Der Teufel steckt im XML-Detail
Mein GPT liefert auch statistische Auswertungen. Er beantwortet u.a. die Frage, in welchem Monat ich wie viele Blogposts veröffentlicht habe. Die Analyse scheint für die Anfangszeit zu stimmen, doch für die letzten Jahre fällt die Zahl jeweils deutlich zu hoch aus. Mit der Aufforderung, die Blogposts eines Monats aufzulisten, wird der Sachverhalt klar: ChatGPT zählt nicht nur die Blogposts, sondern auch die Kommentare, Entwürfe und die hochgeladenen Medien mit – also jeden Datenbankeintrag aus dem fraglichen Monat.
Das bringt uns zum Fazit, dass so ein eigener GPT eine praktische Sache sein kann – aber auf gar keinen Fall als «tubelsicher» betrachtet werden darf: GPT behauptet zwar, wir könnten ihm einfach die WXR-Datei vorsetzen. Das sollten wir nicht unbesehen glauben. Es lohnt sich, die Daten zu bereinigen und aufs notwendige Minimum einzudampfen.
Es gibt ein weiteres Problem: Mein GPT ist nur so aktuell wie die WXR-Datei, die ihm zur Verfügung steht. Wenn für eine Abfrage auch die neuesten Blogposts berücksichtigt werden müssen, dann braucht es vorab ein Update des Datenbestands.

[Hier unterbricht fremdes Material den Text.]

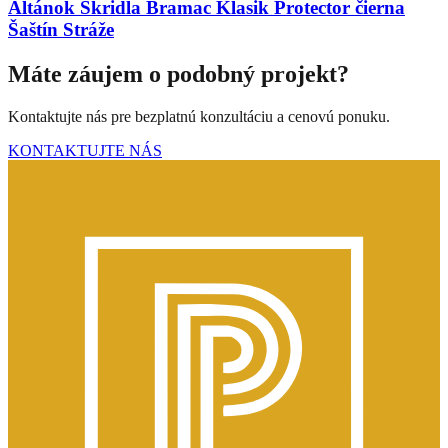
Altánok Škridla Bramac Klasik Protector čierna
Šaštín Stráže
Máte záujem o podobný projekt?
Kontaktujte nás pre bezplatnú konzultáciu a cenovú ponuku.
KONTAKTUJTE NÁS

Für grössere Recherchen ist das verkraftbar; für die spontane Nutzung zu mühsam.
2) Für Daten-Diagnosen Gold wert
Aus Sicht des Website-Betreibers ergibt sich eine interessante Einsatzmöglichkeit: Per GPT lassen sich einfach Inkonsistenzen diagnostizieren. Die Codierungsprobleme würden sich natürlich auch mit einem Hex-Editor finden. Aber ChatGPT die WXR- oder auch den SQL-Dump vorzusetzen und ihn nach problematischen Stellen zu fragen, ist um Welten einfacher.
Fussnoten
1) Welches Geschlecht hat GPT? Ich habe mich für männlich entschieden, da das Kürzel für Generativer vortrainierter Transformer steht und ein Transformer auch ein Wandler ist, also ein Er. ↩
Beitragsbild: Respektive zur Daten-Mineurin. Aber sie kommt auch ChatGPT eh nicht heran (National Cancer Institute, Unsplash-Lizenz).
Ich hatte dasselbe gemacht, mein Blog-Archiv ist aber deutlich kleiner. Versuche mal, basierend auf dem Archiv einen Artikel schreiben zu lassen!
Ich htte Stichworte vorgegeben und geprompted, er soll daraus einen Artikel im Stil meiner früheren Blogposts schreiben. Das hat so mittelmässig funktioniert, er bevorzugt wohl trotzdem sein trainiertes Wissen.